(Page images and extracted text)
::::

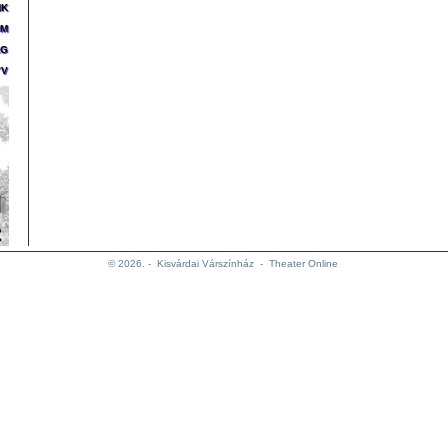
NK
UM
ÁG
YV
© 2026. -
Kisvárdai Várszínház
-
Theater Online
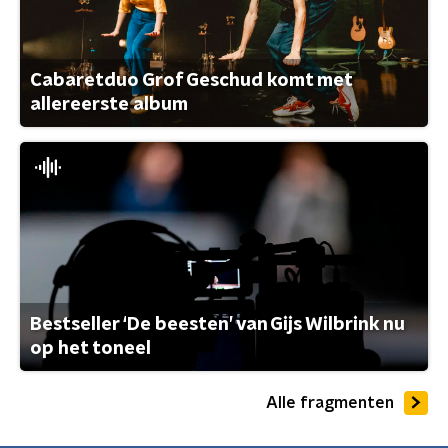
Cabaretduo Grof Geschud komt met
allereerste album
Bestseller ‘De beesten’ van Gijs Wilbrink nu
op het toneel
Alle fragmenten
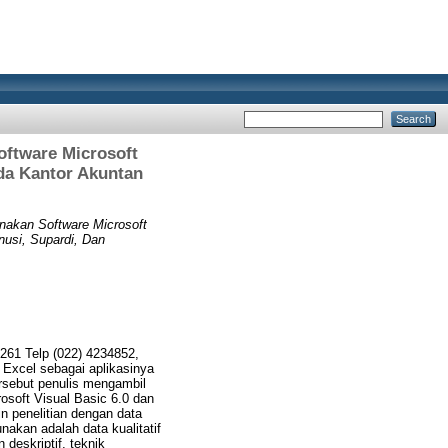
ftware Microsoft
ada Kantor Akuntan
akan Software Microsoft
nusi, Supardi, Dan
261 Telp (022) 4234852,
 Excel sebagai aplikasinya
rsebut penulis mengambil
soft Visual Basic 6.0 dan
n penelitian dengan data
unakan adalah data kualitatif
 deskriptif, teknik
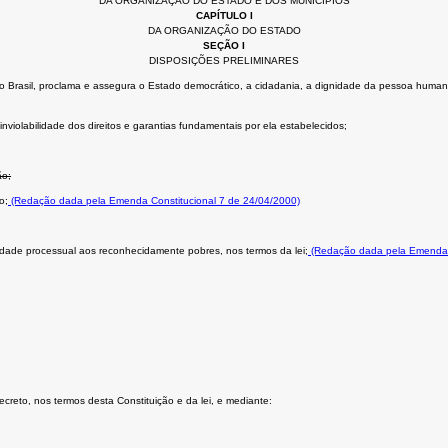
DA ORGANIZAÇÃO DO ESTADO E DOS MUNICÍPIOS
CAPÍTULO I
DA ORGANIZAÇÃO DO ESTADO
SEÇÃO I
DISPOSIÇÕES PRELIMINARES
Brasil, proclama e assegura o Estado democrático, a cidadania, a dignidade da pessoa humana, os 
nviolabilidade dos direitos e garantias fundamentais por ela estabelecidos;
ão;
o;
(Redação dada pela Emenda Constitucional 7 de 24/04/2000)
uidade processual aos reconhecidamente pobres, nos termos da lei;
(Redação dada pela Emenda C
secreto, nos termos desta Constituição e da lei, e mediante:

::::

### What the task requires
Should a record include a picture, drop the picture and write out the remainder exactly.

### Solved problem
NK
UM
ÁG
YV
© 2026. -
Kisvárdai Várszínház
-
Theater Online
Cabaretduo Grof Geschud komt met
allereerste album
Bestseller ‘De beesten’ van Gijs Wilbrink nu
op het toneel
Alle fragmenten
ftware Microsoft
ada Kantor Akuntan
akan Software Microsoft
nusi, Supardi, Dan
261 Telp (022) 4234852,
 Excel sebagai aplikasinya
rsebut penulis mengambil
soft Visual Basic 6.0 dan
n penelitian dengan data
unakan adalah data kualitatif
 deskriptif, teknik
DA ORGANIZAÇÃO DO ESTADO E DOS MUNICÍPIOS
CAPÍTULO I
DA ORGANIZAÇÃO DO ESTADO
SEÇÃO I
DISPOSIÇÕES PRELIMINARES
Brasil, proclama e assegura o Estado democrático, a cidadania, a dignidade da pessoa humana, os 
nviolabilidade dos direitos e garantias fundamentais por ela estabelecidos;
ão;
o;
(Redação dada pela Emenda Constitucional 7 de 24/04/2000)
uidade processual aos reconhecidamente pobres, nos termos da lei;
(Redação dada pela Emenda C
secreto, nos termos desta Constituição e da lei, e mediante:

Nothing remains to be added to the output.